Pourtant, cette irrationnalité est profondément ancrée dans nos modes de fonctionnement, notamment en raison de biais cognitifs que certains estiment issus de l'évolution de notre espèce.

  • Le paradoxe de Monty Hall nous en fournit une bonne illustration : Pour résumer, d'une part, en situation de choix impliquant plus de 2 options, il semblerait que nous perdions une partie de notre capacité d'analyse. D'autre part, lorsque nous avons déjà opté pour une solution, nous privilégions tous les arguments qui tendent à nous conforter dans cette option, quand bien même les données du problèmes auraient changé entre temps.

  • La théorie des jeux est également riche d'illustations très concrètes des contradictions induites par les comportements individuels qui conduisent inéluctablement à un équilibre non optimal.
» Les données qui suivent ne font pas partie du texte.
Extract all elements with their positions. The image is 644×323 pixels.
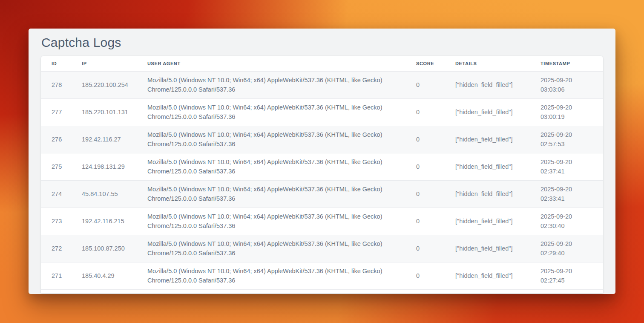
cell-id: 273 [41,208,71,235]
cell-user-agent: Mozilla/5.0 (Windows NT 10.0; Win64; x64… [137,153,405,180]
cell-ip: 185.40.4.29 [71,262,137,289]
table-row: 277 185.220.101.131 Mozilla/5.0 (Windows… [41,98,603,126]
cell-user-agent: Mozilla/5.0 (Windows NT 10.0; Win64; x64… [137,208,405,235]
cell-id: 271 [41,262,71,289]
table-row: 273 192.42.116.215 Mozilla/5.0 (Windows … [41,208,603,235]
cell-user-agent: Mozilla/5.0 (Windows NT 10.0; Win64; x64… [137,180,405,208]
column-header-timestamp: TIMESTAMP [530,56,603,71]
cell-id: 277 [41,98,71,126]
cell-details: ["hidden_field_filled"] [445,98,530,126]
table-row: 275 124.198.131.29 Mozilla/5.0 (Windows … [41,153,603,180]
cell-ip: 124.198.131.29 [71,153,137,180]
logs-table-container: ID IP USER AGENT SCORE DETAILS TIMESTAMP… [41,56,603,293]
column-header-score: SCORE [405,56,445,71]
column-header-user-agent: USER AGENT [137,56,405,71]
cell-timestamp: 2025-09-20 02:27:45 [530,262,603,289]
column-header-details: DETAILS [445,56,530,71]
table-row: 278 185.220.100.254 Mozilla/5.0 (Windows… [41,71,603,98]
cell-details: ["hidden_field_filled"] [445,180,530,208]
cell-ip: 185.220.101.131 [71,98,137,126]
cell-score: 0 [405,235,445,262]
table-header: ID IP USER AGENT SCORE DETAILS TIMESTAMP [41,56,603,71]
table-row: 276 192.42.116.27 Mozilla/5.0 (Windows N… [41,126,603,153]
cell-ip: 45.84.107.55 [71,180,137,208]
cell-details: ["hidden_field_filled"] [445,208,530,235]
cell-details: ["hidden_field_filled"] [445,262,530,289]
table-row: 272 185.100.87.250 Mozilla/5.0 (Windows … [41,235,603,262]
cell-ip: 185.220.100.254 [71,71,137,98]
cell-score: 0 [405,71,445,98]
cell-user-agent: Mozilla/5.0 (Windows NT 10.0; Win64; x64… [137,98,405,126]
cell-score: 0 [405,262,445,289]
page-title: Captcha Logs [41,29,603,56]
header-row: ID IP USER AGENT SCORE DETAILS TIMESTAMP [41,56,603,71]
captcha-logs-table: ID IP USER AGENT SCORE DETAILS TIMESTAMP… [41,56,603,290]
cell-user-agent: Mozilla/5.0 (Windows NT 10.0; Win64; x64… [137,71,405,98]
cell-details: ["hidden_field_filled"] [445,71,530,98]
cell-timestamp: 2025-09-20 02:37:41 [530,153,603,180]
table-body: 278 185.220.100.254 Mozilla/5.0 (Windows… [41,71,603,289]
cell-ip: 192.42.116.215 [71,208,137,235]
cell-ip: 185.100.87.250 [71,235,137,262]
cell-user-agent: Mozilla/5.0 (Windows NT 10.0; Win64; x64… [137,262,405,289]
cell-id: 276 [41,126,71,153]
table-row: 274 45.84.107.55 Mozilla/5.0 (Windows NT… [41,180,603,208]
cell-timestamp: 2025-09-20 03:03:06 [530,71,603,98]
cell-id: 278 [41,71,71,98]
cell-ip: 192.42.116.27 [71,126,137,153]
cell-id: 274 [41,180,71,208]
column-header-id: ID [41,56,71,71]
cell-timestamp: 2025-09-20 02:30:40 [530,208,603,235]
cell-timestamp: 2025-09-20 02:29:40 [530,235,603,262]
cell-details: ["hidden_field_filled"] [445,126,530,153]
column-header-ip: IP [71,56,137,71]
cell-id: 272 [41,235,71,262]
cell-timestamp: 2025-09-20 03:00:19 [530,98,603,126]
cell-score: 0 [405,98,445,126]
cell-score: 0 [405,126,445,153]
cell-score: 0 [405,208,445,235]
cell-timestamp: 2025-09-20 02:33:41 [530,180,603,208]
cell-timestamp: 2025-09-20 02:57:53 [530,126,603,153]
cell-id: 275 [41,153,71,180]
cell-user-agent: Mozilla/5.0 (Windows NT 10.0; Win64; x64… [137,235,405,262]
captcha-logs-card: Captcha Logs ID IP USER AGENT SCORE DETA… [29,29,615,294]
cell-score: 0 [405,153,445,180]
cell-user-agent: Mozilla/5.0 (Windows NT 10.0; Win64; x64… [137,126,405,153]
table-row: 271 185.40.4.29 Mozilla/5.0 (Windows NT … [41,262,603,289]
cell-details: ["hidden_field_filled"] [445,153,530,180]
cell-score: 0 [405,180,445,208]
cell-details: ["hidden_field_filled"] [445,235,530,262]
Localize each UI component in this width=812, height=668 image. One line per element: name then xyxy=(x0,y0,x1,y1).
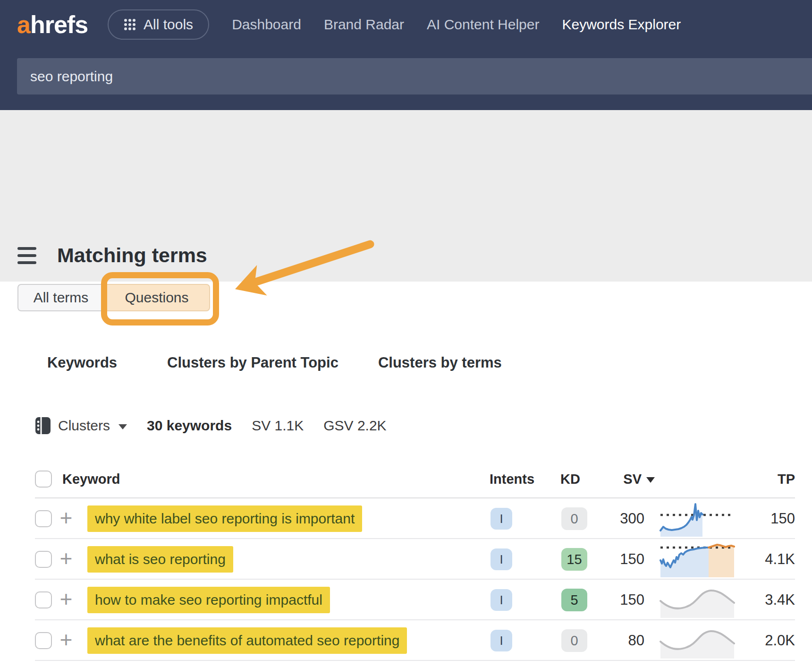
menu-icon[interactable] xyxy=(17,247,36,264)
row-checkbox[interactable] xyxy=(35,632,52,649)
trend-sparkline xyxy=(660,501,735,537)
header-kd[interactable]: KD xyxy=(556,471,593,487)
keyword-search-input[interactable] xyxy=(17,58,812,94)
tp-value: 4.1K xyxy=(735,551,795,568)
header-intents[interactable]: Intents xyxy=(490,471,556,487)
tp-value: 2.0K xyxy=(735,632,795,649)
results-tabs: Keywords Clusters by Parent Topic Cluste… xyxy=(17,334,812,392)
logo-letter-a: a xyxy=(17,11,30,38)
grid-icon xyxy=(124,18,136,31)
page-title: Matching terms xyxy=(57,244,207,267)
intent-badge[interactable]: I xyxy=(491,589,512,611)
select-all-checkbox[interactable] xyxy=(35,471,52,488)
intent-badge[interactable]: I xyxy=(491,630,512,651)
row-checkbox[interactable] xyxy=(35,510,52,527)
tab-clusters-by-terms[interactable]: Clusters by terms xyxy=(358,334,522,392)
trend-sparkline xyxy=(660,663,735,668)
table-row: + how to make seo reporting impactful I … xyxy=(17,580,795,620)
nav-link-ai-content-helper[interactable]: AI Content Helper xyxy=(427,17,539,33)
kd-badge: 5 xyxy=(561,589,587,611)
tp-value: 150 xyxy=(735,510,795,527)
clusters-panel-icon xyxy=(34,416,51,436)
table-row: + how to do seo reporting I 15 60 3.4K xyxy=(17,661,795,668)
row-checkbox[interactable] xyxy=(35,591,52,608)
chevron-down-icon xyxy=(118,424,127,429)
all-terms-button[interactable]: All terms xyxy=(17,284,103,311)
kd-badge: 15 xyxy=(561,548,587,571)
keyword-link[interactable]: how to make seo reporting impactful xyxy=(87,587,330,613)
nav-link-brand-radar[interactable]: Brand Radar xyxy=(324,17,404,33)
trend-sparkline xyxy=(660,623,735,659)
table-row: + why white label seo reporting is impor… xyxy=(17,498,795,539)
keywords-table: Keyword Intents KD SV TP + why white lab… xyxy=(17,460,795,668)
sv-value: 150 xyxy=(593,591,655,608)
kd-badge: 0 xyxy=(561,507,587,530)
add-keyword-icon[interactable]: + xyxy=(60,631,73,648)
trend-sparkline xyxy=(660,541,735,577)
sv-total: SV 1.1K xyxy=(252,418,304,434)
kd-badge: 0 xyxy=(561,629,587,652)
add-keyword-icon[interactable]: + xyxy=(60,591,73,608)
nav-links: Dashboard Brand Radar AI Content Helper … xyxy=(232,17,681,33)
intent-badge[interactable]: I xyxy=(491,508,512,530)
keyword-link[interactable]: why white label seo reporting is importa… xyxy=(87,505,362,532)
sv-value: 80 xyxy=(593,632,655,649)
logo-rest: hrefs xyxy=(30,11,88,38)
ahrefs-logo[interactable]: ahrefs xyxy=(17,10,88,39)
keyword-link[interactable]: what are the benefits of automated seo r… xyxy=(87,627,407,654)
table-header-row: Keyword Intents KD SV TP xyxy=(17,460,795,498)
table-toolbar: Clusters 30 keywords SV 1.1K GSV 2.2K xyxy=(0,392,812,460)
tab-clusters-by-parent-topic[interactable]: Clusters by Parent Topic xyxy=(147,334,358,392)
questions-button[interactable]: Questions xyxy=(103,284,210,311)
header-keyword[interactable]: Keyword xyxy=(52,471,490,487)
clusters-label: Clusters xyxy=(58,418,110,434)
keywords-count: 30 keywords xyxy=(147,418,232,434)
header-tp[interactable]: TP xyxy=(735,471,795,487)
main-content: Matching terms All terms Questions Keywo… xyxy=(0,110,812,668)
clusters-dropdown[interactable]: Clusters xyxy=(34,416,127,436)
sort-desc-icon xyxy=(646,477,655,483)
table-row: + what are the benefits of automated seo… xyxy=(17,620,795,661)
all-tools-button[interactable]: All tools xyxy=(108,9,209,40)
row-checkbox[interactable] xyxy=(35,551,52,568)
trend-sparkline xyxy=(660,582,735,618)
add-keyword-icon[interactable]: + xyxy=(60,509,73,526)
header-sv[interactable]: SV xyxy=(593,471,655,487)
table-row: + what is seo reporting I 15 150 4.1K xyxy=(17,539,795,580)
top-navigation: ahrefs All tools Dashboard Brand Radar A… xyxy=(0,0,812,110)
sv-value: 300 xyxy=(593,510,655,527)
tp-value: 3.4K xyxy=(735,591,795,608)
intent-badge[interactable]: I xyxy=(491,548,512,570)
keyword-link[interactable]: what is seo reporting xyxy=(87,546,233,573)
all-tools-label: All tools xyxy=(144,17,193,33)
gsv-total: GSV 2.2K xyxy=(323,418,386,434)
terms-filter-group: All terms Questions xyxy=(17,284,210,311)
sv-value: 150 xyxy=(593,551,655,568)
add-keyword-icon[interactable]: + xyxy=(60,550,73,567)
nav-link-dashboard[interactable]: Dashboard xyxy=(232,17,301,33)
tab-keywords[interactable]: Keywords xyxy=(17,334,147,392)
nav-link-keywords-explorer[interactable]: Keywords Explorer xyxy=(562,17,681,33)
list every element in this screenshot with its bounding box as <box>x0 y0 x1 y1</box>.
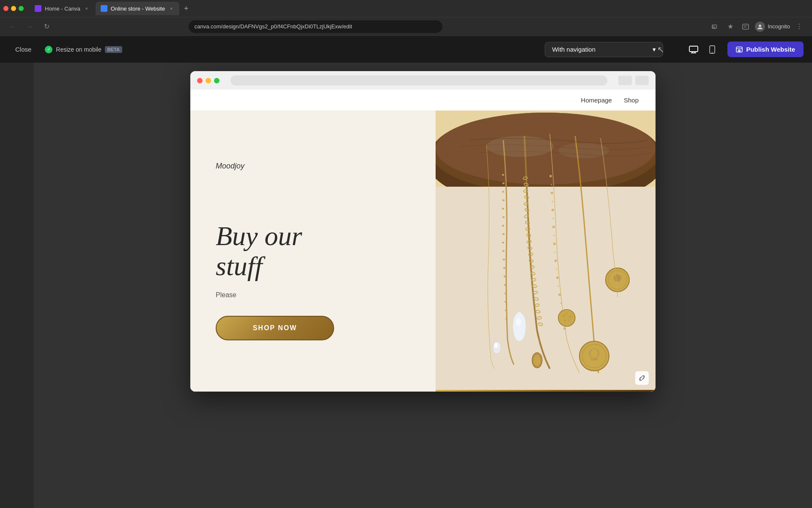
preview-minimize-light[interactable] <box>206 78 211 83</box>
nav-homepage-link[interactable]: Homepage <box>581 97 612 104</box>
desktop-view-button[interactable] <box>685 41 702 58</box>
jewelry-svg: COIN <box>436 110 656 390</box>
incognito-badge[interactable]: Incognito <box>755 22 790 32</box>
svg-rect-19 <box>502 182 505 184</box>
cursor-pointer-icon: ↖ <box>657 44 664 55</box>
svg-point-70 <box>554 260 557 262</box>
tab-canva-home[interactable]: Home - Canva × <box>30 2 95 15</box>
svg-point-74 <box>558 293 561 296</box>
browser-chrome: Home - Canva × Online store - Website × … <box>0 0 812 36</box>
resize-mobile-label: Resize on mobile <box>56 46 101 53</box>
svg-rect-1 <box>743 24 749 29</box>
svg-text:COIN: COIN <box>591 358 598 361</box>
svg-rect-23 <box>502 216 505 218</box>
svg-rect-31 <box>504 284 506 286</box>
svg-point-60 <box>549 175 552 177</box>
tab-search-icon[interactable] <box>740 21 752 33</box>
close-button[interactable]: Close <box>8 42 38 56</box>
browser-actions: ★ Incognito ⋮ <box>709 21 805 33</box>
expand-icon[interactable] <box>635 371 649 385</box>
check-icon: ✓ <box>45 46 52 53</box>
svg-rect-33 <box>505 301 507 303</box>
preview-traffic-lights <box>197 78 219 83</box>
svg-point-10 <box>712 52 713 52</box>
cast-icon[interactable] <box>709 21 721 33</box>
svg-point-4 <box>759 25 761 27</box>
svg-rect-28 <box>503 259 505 260</box>
svg-point-92 <box>563 315 565 317</box>
close-window-light[interactable] <box>3 6 8 11</box>
toolbar-icons <box>685 41 721 58</box>
svg-point-65 <box>553 218 554 219</box>
svg-point-69 <box>554 252 556 253</box>
nav-dropdown[interactable]: With navigation ▾ <box>545 42 663 57</box>
hero-title: Buy ourstuff <box>216 221 410 281</box>
publish-label: Publish Website <box>746 46 795 53</box>
svg-rect-22 <box>502 208 504 210</box>
preview-nav-btn-2 <box>635 76 649 85</box>
minimize-window-light[interactable] <box>11 6 16 11</box>
svg-point-63 <box>552 201 553 202</box>
svg-rect-35 <box>505 318 508 320</box>
nav-dropdown-label: With navigation <box>552 46 595 53</box>
bookmark-icon[interactable]: ★ <box>724 21 736 33</box>
svg-point-75 <box>560 303 562 304</box>
mobile-view-button[interactable] <box>704 41 721 58</box>
svg-rect-27 <box>502 250 505 252</box>
incognito-avatar <box>755 22 765 32</box>
svg-point-90 <box>614 274 621 282</box>
website-hero-image: COIN <box>436 110 656 392</box>
nav-shop-link[interactable]: Shop <box>624 97 639 104</box>
website-content: Homepage Shop Moodjoy Buy ourstuff Pleas… <box>190 90 656 392</box>
preview-browser: Homepage Shop Moodjoy Buy ourstuff Pleas… <box>190 71 656 392</box>
svg-point-82 <box>590 349 598 358</box>
svg-rect-20 <box>502 191 504 193</box>
svg-rect-32 <box>505 293 507 294</box>
svg-rect-18 <box>502 174 504 176</box>
new-tab-button[interactable]: + <box>180 3 192 14</box>
svg-point-94 <box>569 316 571 318</box>
svg-point-85 <box>534 355 540 366</box>
svg-point-67 <box>554 235 555 236</box>
svg-rect-5 <box>689 46 698 52</box>
svg-point-96 <box>564 320 566 321</box>
more-options-icon[interactable]: ⋮ <box>793 21 805 33</box>
preview-fullscreen-light[interactable] <box>214 78 219 83</box>
svg-point-72 <box>556 276 559 279</box>
svg-point-61 <box>551 184 552 185</box>
back-button[interactable]: ← <box>7 21 19 33</box>
svg-rect-29 <box>503 267 505 269</box>
address-bar: ← → ↻ ★ Incognito ⋮ <box>0 17 812 36</box>
chevron-down-icon: ▾ <box>653 46 656 53</box>
online-store-favicon <box>101 5 107 12</box>
incognito-label: Incognito <box>768 23 790 30</box>
svg-rect-24 <box>502 225 504 226</box>
preview-nav-btns <box>618 76 649 85</box>
svg-rect-25 <box>502 233 505 235</box>
preview-nav-btn-1 <box>618 76 632 85</box>
svg-point-99 <box>558 143 609 158</box>
tab-online-title: Online store - Website <box>111 6 165 12</box>
website-hero-text: Moodjoy Buy ourstuff Please SHOP NOW <box>190 110 436 392</box>
resize-mobile-badge: ✓ Resize on mobile BETA <box>45 46 122 53</box>
website-hero: Moodjoy Buy ourstuff Please SHOP NOW Sho… <box>190 110 656 392</box>
tab-online-store[interactable]: Online store - Website × <box>96 2 179 15</box>
svg-point-97 <box>516 318 521 326</box>
svg-rect-26 <box>502 242 504 243</box>
address-input[interactable] <box>189 20 442 33</box>
website-preview-container: Homepage Shop Moodjoy Buy ourstuff Pleas… <box>34 63 812 508</box>
tab-online-close[interactable]: × <box>168 6 174 11</box>
hero-subtitle: Please <box>216 291 410 299</box>
tab-canva-close[interactable]: × <box>84 6 90 11</box>
svg-rect-34 <box>505 309 507 311</box>
publish-website-button[interactable]: Publish Website <box>727 41 804 57</box>
svg-point-91 <box>558 309 575 326</box>
website-nav: Homepage Shop <box>190 90 656 110</box>
preview-close-light[interactable] <box>197 78 203 83</box>
canva-favicon <box>35 5 41 12</box>
tab-bar: Home - Canva × Online store - Website × … <box>0 0 812 17</box>
refresh-button[interactable]: ↻ <box>41 21 52 33</box>
fullscreen-window-light[interactable] <box>19 6 24 11</box>
forward-button[interactable]: → <box>24 21 36 33</box>
hero-cta-button[interactable]: SHOP NOW <box>216 316 334 340</box>
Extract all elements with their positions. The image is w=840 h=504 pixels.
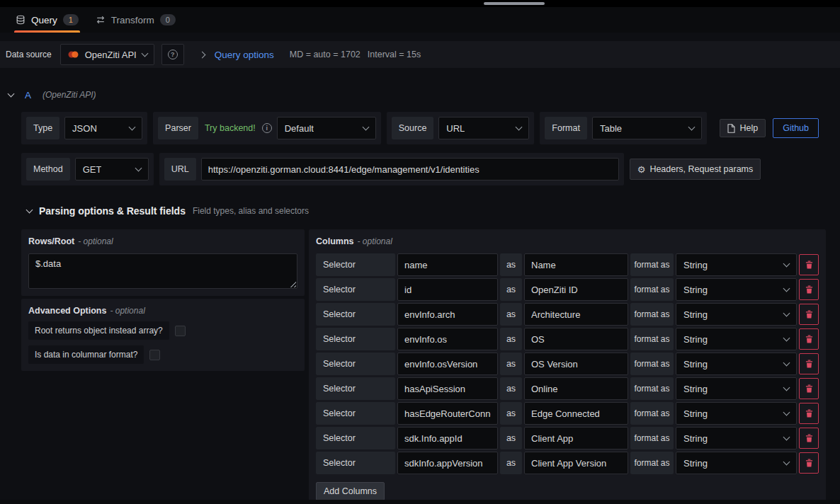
columns-header: Columns - optional: [316, 236, 819, 246]
parser-label: Parser: [158, 117, 198, 139]
alias-input[interactable]: [524, 353, 628, 375]
add-columns-button[interactable]: Add Columns: [316, 482, 385, 500]
chevron-down-icon: [688, 123, 695, 130]
trash-icon: [805, 434, 813, 442]
root-object-checkbox[interactable]: [175, 326, 186, 336]
column-format-select[interactable]: String: [676, 278, 797, 301]
chevron-down-icon: [783, 408, 790, 416]
top-strip: [0, 0, 840, 7]
row1-actions: Help Github: [720, 118, 819, 138]
columns-title: Columns: [316, 236, 353, 246]
parser-select[interactable]: Default: [277, 117, 376, 139]
format-as-label: format as: [630, 402, 674, 425]
advanced-option-row: Is data in columnar format?: [28, 345, 297, 364]
selector-label: Selector: [316, 452, 395, 474]
method-select[interactable]: GET: [75, 158, 149, 181]
database-icon: [16, 15, 25, 25]
github-button[interactable]: Github: [773, 118, 819, 138]
question-circle-icon: ?: [168, 50, 178, 59]
delete-column-button[interactable]: [799, 254, 819, 275]
column-format-select[interactable]: String: [676, 377, 797, 400]
selector-input[interactable]: [397, 377, 498, 400]
column-format-select[interactable]: String: [676, 353, 797, 375]
gear-icon: ⚙: [637, 165, 646, 174]
delete-column-button[interactable]: [799, 428, 819, 449]
parsing-section-header[interactable]: Parsing options & Result fields Field ty…: [27, 204, 819, 218]
headers-button[interactable]: ⚙ Headers, Request params: [630, 159, 761, 180]
delete-column-button[interactable]: [799, 452, 819, 474]
query-count-badge: 1: [63, 14, 79, 25]
format-select[interactable]: Table: [592, 117, 702, 139]
as-label: as: [500, 278, 522, 301]
column-format-select[interactable]: String: [676, 303, 797, 326]
delete-column-button[interactable]: [799, 304, 819, 325]
selector-label: Selector: [316, 303, 395, 326]
alias-input[interactable]: [524, 452, 628, 474]
column-format-select[interactable]: String: [676, 452, 797, 474]
source-select[interactable]: URL: [438, 117, 529, 139]
column-row: Selector as format as String: [316, 377, 819, 400]
selector-input[interactable]: [397, 427, 498, 449]
info-circle-icon: i: [262, 123, 272, 133]
delete-column-button[interactable]: [799, 328, 819, 350]
query-ref-id: A: [25, 90, 31, 101]
columns-panel: Columns - optional Selector as format as…: [309, 229, 826, 504]
alias-input[interactable]: [524, 303, 628, 326]
selector-input[interactable]: [397, 328, 498, 350]
try-backend-link[interactable]: Try backend!: [205, 123, 256, 133]
as-label: as: [500, 427, 522, 449]
url-input[interactable]: [201, 158, 619, 181]
root-object-option-label: Root returns object instead array?: [28, 321, 169, 340]
tab-transform-label: Transform: [111, 15, 154, 25]
datasource-picker[interactable]: OpenZiti API: [60, 44, 154, 65]
alias-input[interactable]: [524, 278, 628, 301]
tab-transform[interactable]: Transform 0: [87, 7, 184, 33]
chevron-down-icon: [141, 50, 148, 57]
query-options-row-1: Type JSON Parser Try backend! i Default …: [21, 112, 819, 144]
editor-tabbar: Query 1 Transform 0: [0, 7, 840, 33]
column-format-select[interactable]: String: [676, 253, 797, 276]
selector-input[interactable]: [397, 253, 498, 276]
query-options-link[interactable]: Query options: [215, 50, 274, 60]
as-label: as: [500, 377, 522, 400]
alias-input[interactable]: [524, 253, 628, 276]
selector-input[interactable]: [397, 278, 498, 301]
alias-input[interactable]: [524, 427, 628, 449]
type-label: Type: [26, 117, 59, 139]
tab-query[interactable]: Query 1: [7, 7, 87, 33]
method-label: Method: [26, 158, 70, 181]
column-format-select[interactable]: String: [676, 328, 797, 350]
column-row: Selector as format as String: [316, 353, 819, 375]
selector-input[interactable]: [397, 353, 498, 375]
datasource-help-button[interactable]: ?: [161, 44, 184, 65]
scrubber-handle: [484, 2, 545, 5]
alias-input[interactable]: [524, 402, 628, 425]
selector-input[interactable]: [397, 402, 498, 425]
delete-column-button[interactable]: [799, 378, 819, 399]
alias-input[interactable]: [524, 328, 628, 350]
delete-column-button[interactable]: [799, 279, 819, 300]
selector-label: Selector: [316, 353, 395, 375]
as-label: as: [500, 303, 522, 326]
selector-input[interactable]: [397, 452, 498, 474]
selector-input[interactable]: [397, 303, 498, 326]
columns-optional: - optional: [357, 236, 392, 246]
rows-root-panel: Rows/Root - optional $.data: [21, 229, 305, 296]
column-format-select[interactable]: String: [676, 402, 797, 425]
source-label: Source: [392, 117, 434, 139]
help-button[interactable]: Help: [720, 119, 766, 137]
as-label: as: [500, 452, 522, 474]
column-format-select[interactable]: String: [676, 427, 797, 449]
headers-button-label: Headers, Request params: [649, 164, 753, 174]
columnar-checkbox[interactable]: [149, 350, 160, 360]
rows-root-input[interactable]: $.data: [28, 253, 297, 289]
help-button-label: Help: [739, 123, 758, 133]
format-label: Format: [545, 117, 587, 139]
columns-rows: Selector as format as String Selector as…: [316, 253, 819, 474]
alias-input[interactable]: [524, 377, 628, 400]
delete-column-button[interactable]: [799, 353, 819, 374]
delete-column-button[interactable]: [799, 403, 819, 424]
grafana-query-editor: Query 1 Transform 0 Data source OpenZ: [0, 0, 840, 504]
query-row-header[interactable]: A (OpenZiti API): [8, 86, 819, 103]
type-select[interactable]: JSON: [64, 117, 142, 139]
A titre d'exemple, le Dilemme du Prisonnier montre que dans une situation où deux joueurs auraient objectivement intérêt à coopérer, mais où les incitations à trahir l'autre sont fortes, la coopération n'est jamais sélectionnée par un joueur rationnel lorsque le jeu n'est joué qu'une fois. Egalement instructif, le Problème des Marchands de Glace corrobore l'idée que si chacun raisonne individuellement selon son intérêt, il en résulte une situation pire que si les acteurs se concertaient.

A l'échelle collective, on s'efforce de résoudre un certain nombre de problèmes en dépassant ces limites présentes chez les individus.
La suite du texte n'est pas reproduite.